What to do:
Up to and including the line that contains "Task: Click on", return every line from the start of the data, unchanged.

Records shown:
:::

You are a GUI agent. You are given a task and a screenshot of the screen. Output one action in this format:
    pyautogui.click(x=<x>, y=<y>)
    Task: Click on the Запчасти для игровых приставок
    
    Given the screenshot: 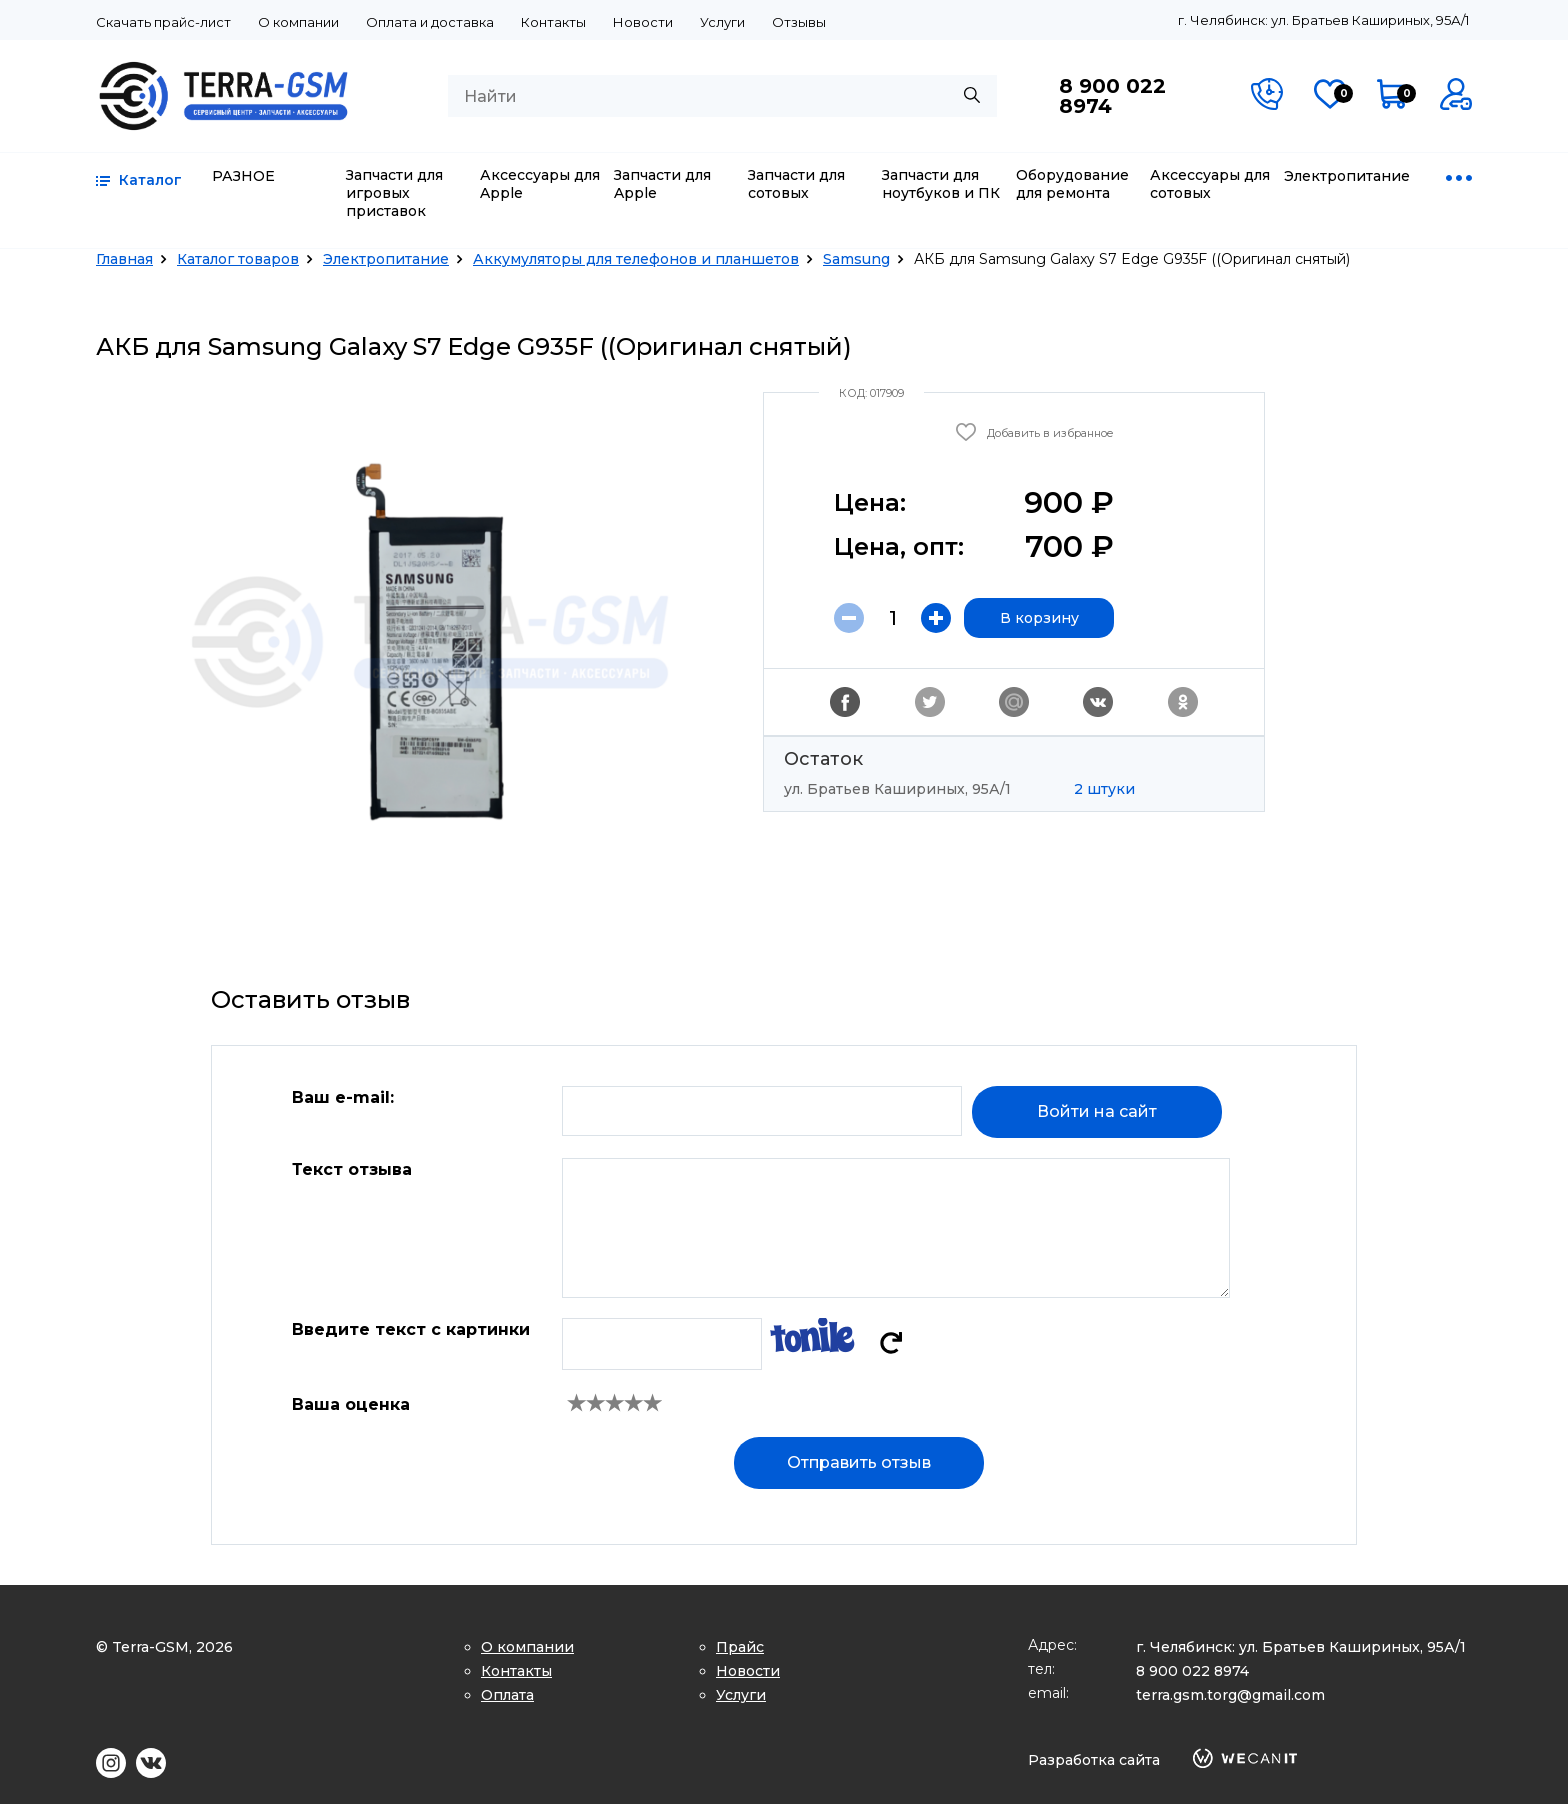 What is the action you would take?
    pyautogui.click(x=394, y=193)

:::

Problem solution:
You are a GUI agent. You are given a task and a screenshot of the screen. Output one action in this format:
    pyautogui.click(x=<x>, y=<y>)
    Task: Click on the Запчасти для игровых приставок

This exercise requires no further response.